CLIP for image and text embeddings

JohnSnowLabs / spark-nlp

State of the Art Natural Language Processing

https://sparknlp.org/

Apache License 2.0

3.76k stars 703 forks source link

CLIP for image and text embeddings #14311

Open txhno opened 1 month ago

txhno commented 1 month ago

Link to the documentation pages (if available)

https://github.com/patrickjohncyh/fashion-clip https://huggingface.co/patrickjohncyh/fashion-clip

How could the documentation be improved?

Its a finetune of CLIP trained on a 500K Fashion DS, I would like to use the Huggingface API to use it. Either that or their wrapper package. If it can be done please let me know how, Thanks! :)

maziyarpanahi commented 1 month ago

Interesting, it seems to be CLIPModel architecture. @DevinTDHa can we do that currently, or should we put it on the roadmap?

DevinTDHa commented 4 weeks ago

Seems like it should work, if the underlying model doesn't have any architectural changes.

I'll try it out and report back!

DevinTDHa commented 4 weeks ago

The model works no problem in Spark NLP! Just follow this notebook to import the model properly:

https://github.com/JohnSnowLabs/spark-nlp/blob/master/examples/python/transformers/onnx/HuggingFace_ONNX_in_Spark_NLP_CLIP.ipynb

If you change the model name to patrickjohncyh/fashion-clip it should work.
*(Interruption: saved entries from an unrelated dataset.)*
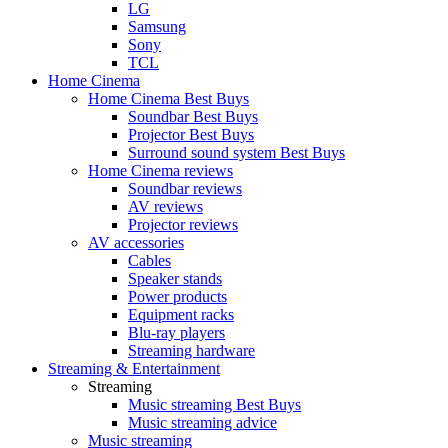
LG
Samsung
Sony
TCL
Home Cinema
Home Cinema Best Buys
Soundbar Best Buys
Projector Best Buys
Surround sound system Best Buys
Home Cinema reviews
Soundbar reviews
AV reviews
Projector reviews
AV accessories
Cables
Speaker stands
Power products
Equipment racks
Blu-ray players
Streaming hardware
Streaming & Entertainment
Streaming
Music streaming Best Buys
Music streaming advice
Music streaming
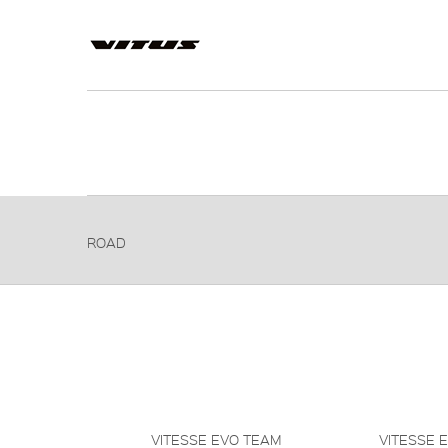
ROAD
VITESSE EVO TEAM
VITESSE 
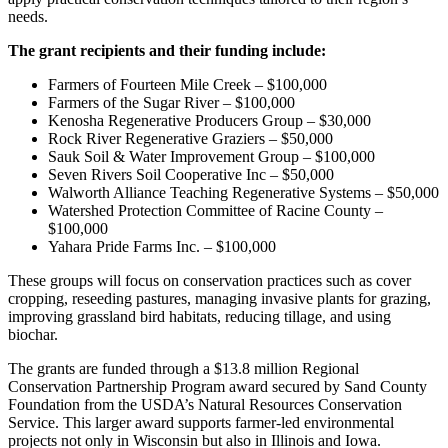
needs.
The grant recipients and their funding include:
Farmers of Fourteen Mile Creek – $100,000
Farmers of the Sugar River – $100,000
Kenosha Regenerative Producers Group – $30,000
Rock River Regenerative Graziers – $50,000
Sauk Soil & Water Improvement Group – $100,000
Seven Rivers Soil Cooperative Inc – $50,000
Walworth Alliance Teaching Regenerative Systems – $50,000
Watershed Protection Committee of Racine County –
$100,000
Yahara Pride Farms Inc. – $100,000
These groups will focus on conservation practices such as cover
cropping, reseeding pastures, managing invasive plants for grazing,
improving grassland bird habitats, reducing tillage, and using
biochar.
The grants are funded through a $13.8 million Regional
Conservation Partnership Program award secured by Sand County
Foundation from the USDA’s Natural Resources Conservation
Service. This larger award supports farmer-led environmental
projects not only in Wisconsin but also in Illinois and Iowa.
Let me know if you have any other questions.

txhno commented 4 weeks ago

@DevinTDHa @maziyarpanahi Thanks a lot! I will definitely try it out. I'll contact you if something pops up. :)

txhno commented 3 weeks ago

@DevinTDHa @maziyarpanahi I have a different question. Is it possible for me to use Spark NLP to compute CLIP embeddings instead of just using the ZeroShotClassification? My usecase is, taking a folder of images, and using Spark NLP to compute the embeddings of all the images in the folder and store them in a vector store, to later do retrieval tasks or similarity search.

Could I do something like this?

CLIP = ( CLIPForZeroShotClassification.loadSavedModel(f"{EXPORT_PATH}", spark) .setInputCols("image_assembler") .setOutputCol("embedding") ) image_assembler = ImageAssembler() \ .setInputCol("image") \ .setOutputCol("image_assembler")

And could I do it without setting labels? CLIP.setCandidateLabels

DevinTDHa commented 3 weeks ago

Hi @txhno,

Sadly this is currently not possible, we would have to create this as a new feature. I don't think it would take that much time as most of it is already implemented. @maziyarpanahi perhaps we could fit this into one of the next releases?

maziyarpanahi commented 3 weeks ago

Thanks @txhno and @DevinTDHa. In fact, the idea was always to continue with using CLIP to have an annotator to convert image to embeddings, and another one to covert text into embeddings.

We will add these into our roadmap and I change this into feature request ticket.